Con il via libera di principio del Fondo monetario internazionale alla partecipazione al terzo prestito a sostegno della Grecia ci si chiede se perda di attualità per l’unione monetaria l’esigenza di dotarsi di un Fondo monetario europeo oppure no. La questione è all’ordine del giorno da tempo, ma passi politici concreti in tale direzione saranno fatti, se ci sarà il consenso sufficiente, solo verso fine anno. La Commissione ritiene che sia una prospettiva necessaria, ma che i tempi non siano ancora maturi perché le funzioni del Fme, che si baserebbe sull’attuale European Stability Mechanism, dovrebbero essere molto più ampie del semplice salvataggio degli Stati sotto rischio finanziario. La cosa certa è che anche sul piano economico-finanziario l’unione monetaria deve procedere con le proprie gambe dimostrando di non avere bisogno del Fondo monetario internazionale come ‘stampella’ per la credibilità presso i mercati finanziari.
La soddisfazione generale per la decisione politica del Fondo monetario internazionale non può nascondere il fatto che non è ancora chiaro se seguiranno decisioni conseguenti, dal momento che tutto dipenderà se creditori europei (cioè i governi della zona euro) e i vertici dell’organizzazione di Washington troveranno un accordo sull’alleggerimento del debito. La direttrice Fmi Lagarde si è mostrato comunque ottimista. Ma si non può nascondere anche il fatto che l’esborso Fmi ad Atene sarebbe minimo: 1,6 miliardi di euro, circa un quinto dell’ultima ‘tranche’ appena sdoganata dai governi Eurozona, l’1,16% di quanto previsto al massimo dal terzo prestito europeo alla Grecia. C’è anche un terzo elemento da tenere in considerazione: l’eventuale esborso del Fondo monetario internazionale arriverà a pochi mesi dalla fine del terzo programma per la Grecia che secondo le previsioni dovrebbe tornare a finanziare il proprio debito sui mercati nella seconda metà del 2018.
Non è certo dal punto di vista finanziario che la Grecia ha bisogno del miniprestito Fmi. Casomai ne hanno più bisogno i creditori europei, basti pensare che il Parlamento tedesco legò il via libera all’impegno tedesco a condizione che il Fondo monetario internazionale fosse della partita, considerandolo un fattore di garanzia del rispetto dei programmi economici concordati con la Grecia. In condizioni analoghe si trovano Olanda e Finlandia. Il problema non è solo la credibilità finanziaria, quanto la credibilità politica della soluzione finanziaria concordata tra i governi europei e Atene presso i parlamenti di alcuni paesi che hanno digerito a fatica le operazioni di salvataggio.
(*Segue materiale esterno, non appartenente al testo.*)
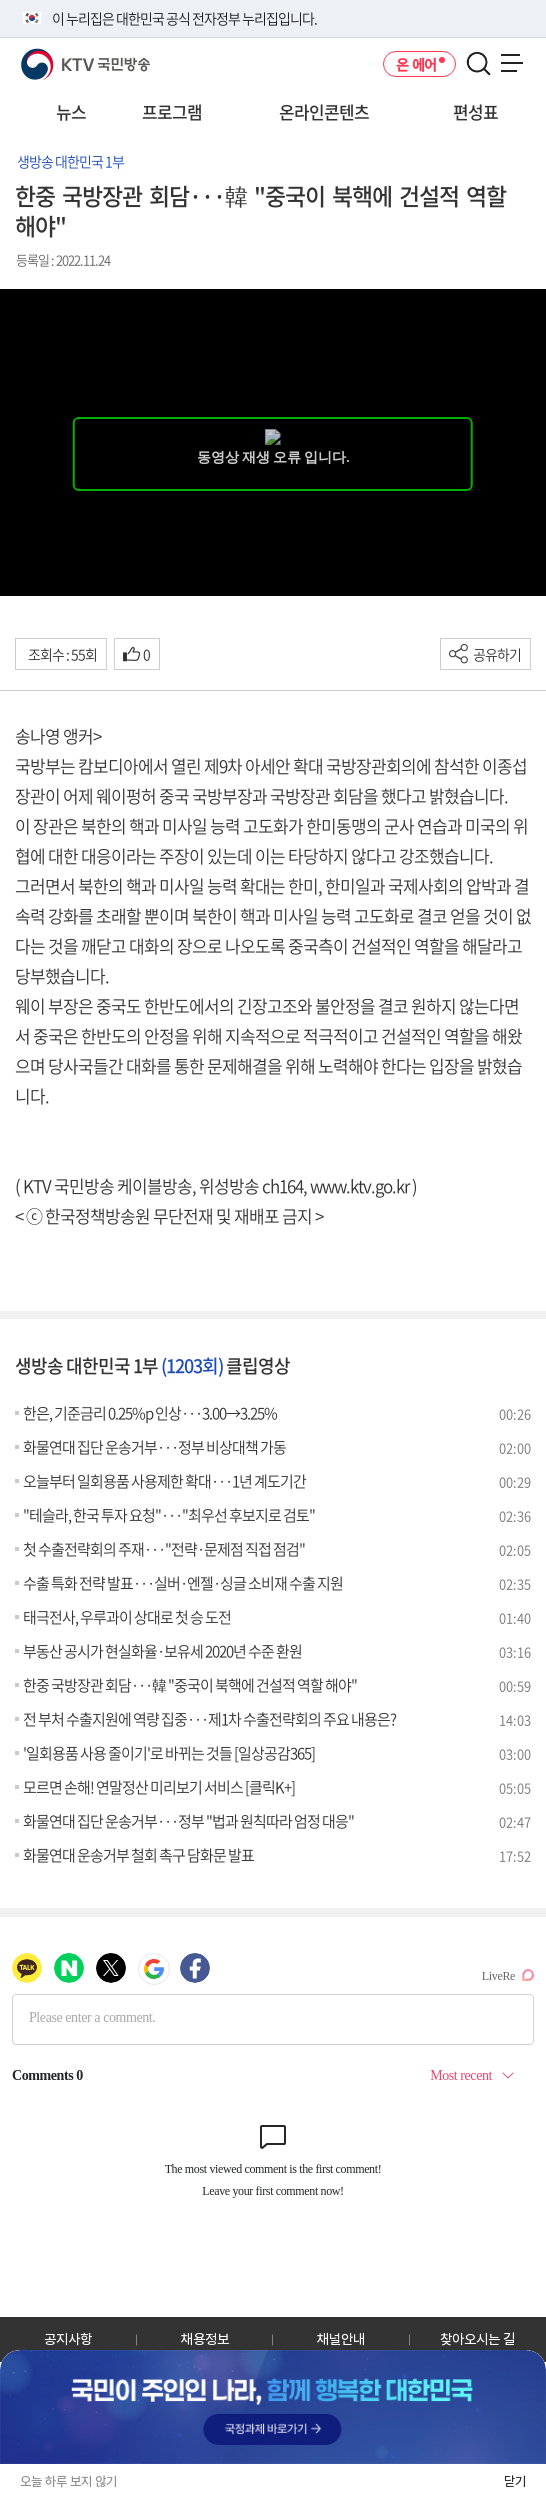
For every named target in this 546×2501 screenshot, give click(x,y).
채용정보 (205, 2339)
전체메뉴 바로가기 (0, 0)
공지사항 (68, 2339)
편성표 (475, 111)
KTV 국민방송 (56, 56)
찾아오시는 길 (477, 2339)
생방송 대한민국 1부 (70, 161)
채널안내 (341, 2339)
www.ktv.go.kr (359, 1185)
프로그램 (172, 111)
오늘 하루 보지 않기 (68, 2481)
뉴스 (71, 111)
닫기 (515, 2481)
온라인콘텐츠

Se si tiene conto dell’indisponibilità di molti grandi paesi in via di sviluppo e della stessa nuova amministrazione americana a impegnare risorse del Fmi per salvare paesi europei in difficoltà, dato che l’Europa ha mezzi e risorse per farcela benissimo da sola, è evidente che la scelta di creare un Fondo monetario europea è diventata ineludibile. Nello stesso tempo questa prospettiva rafforzerebbe l’unione monetaria, completandone le funzioni e consolidando anche il suo profilo di ‘attore’ finanziario internazionale anche sui mercati.
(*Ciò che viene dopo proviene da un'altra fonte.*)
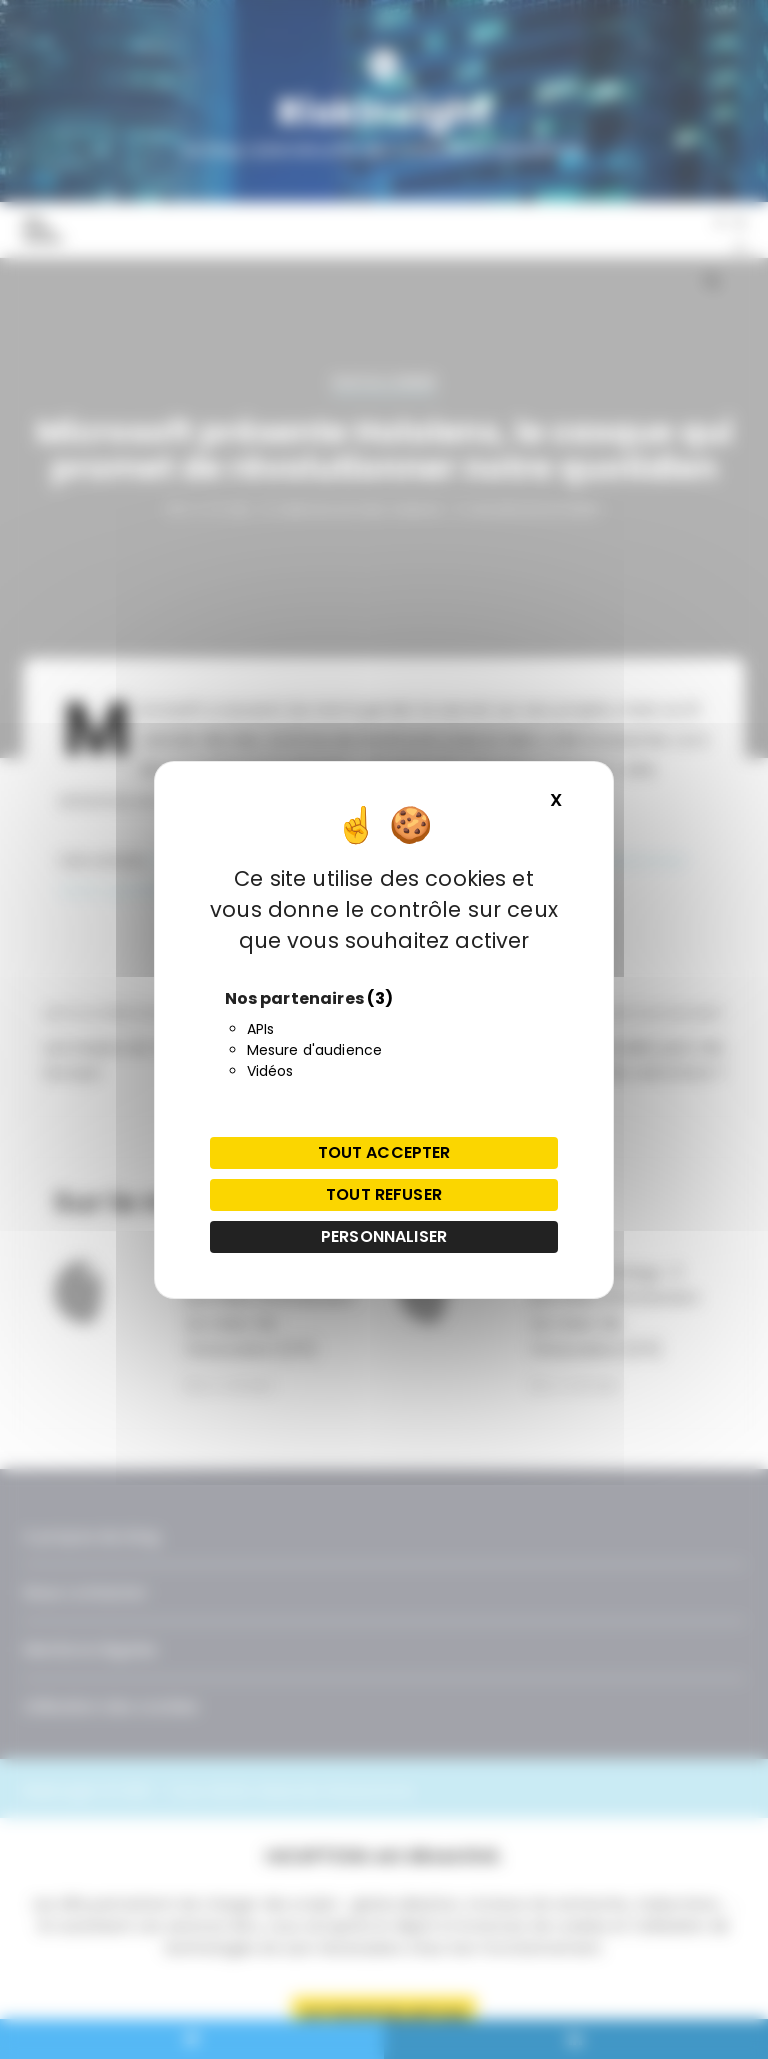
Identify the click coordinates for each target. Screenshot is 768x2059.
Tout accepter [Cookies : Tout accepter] (384, 1152)
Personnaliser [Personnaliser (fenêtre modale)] (384, 1236)
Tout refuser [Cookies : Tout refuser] (384, 1194)
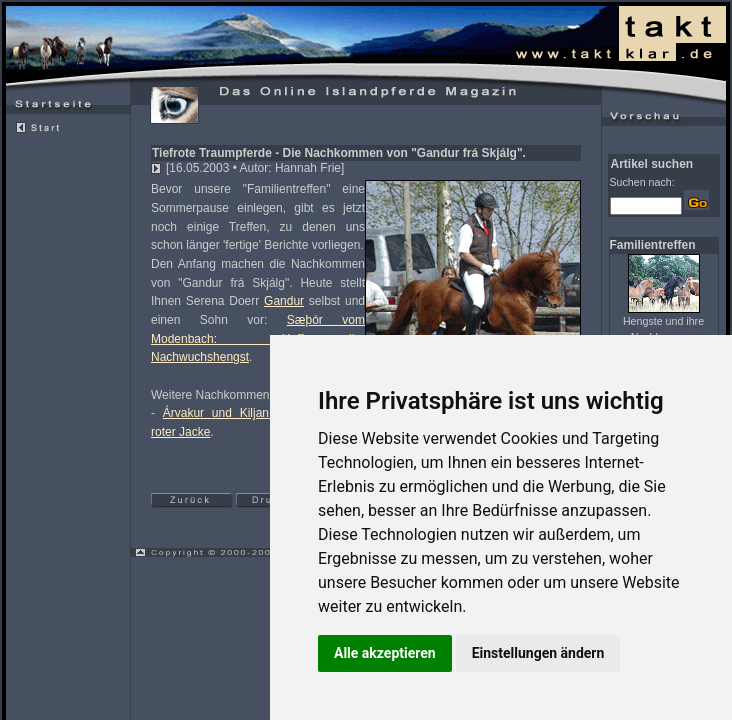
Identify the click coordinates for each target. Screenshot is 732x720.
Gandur (284, 301)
Il ministro delle finanze tedesche Schaeuble è uno degli sponsor del Fondo monetario europeo come prolungamento del fondo salva-stati Esm guidato dal tedesco Klaus Regling. Ritiene che sia possibile addirittura procedere in tale direzione a breve termine. L’ipotesi non è stata ancora approfondita. Nel documento di riflessione sul futuro dell’unione monetaria, la Commissione europea indica che un Fondo monetario europeo darebbe “più autonomia alla zona euro rispetto ad altre istituzioni internazionali per quanto concerne la stabilità finanziaria”.
L’European Stability Mechanism, “strumento centrale per la gestione delle crisi potenziali nella zona euro” dice la Commissione, dovrebbe essere integrato nel quadro giuridico Ue e assolvere alle funzioni di meccanismo di assistenza di liquidità agli Stati membri come avviene oggi ed eventualmente diventare “il futuro sostegno comune di ultima istanza dell’Unione bancaria”. Non sarà facile se si pensa che l’unione bancaria manca tuttora di un sistema comune di garanzia dei depositi perché non c’è la fiducia necessaria tra gli Stati.
L’evoluzione dell’Esm in Fondo monetario europeo potrebbe facilitare il rafforzamento della ‘governance’ economica e dell’integrazione delle politiche di bilancio. Nella visione tedesca presupposto di tale prospettiva sono la chiarezza delle regole di bilancio e il loro rispetto, non certo l’allontanamento dal quadro attuale di ‘governance’ economica con il complesso sistema del ‘patto di stabilità’.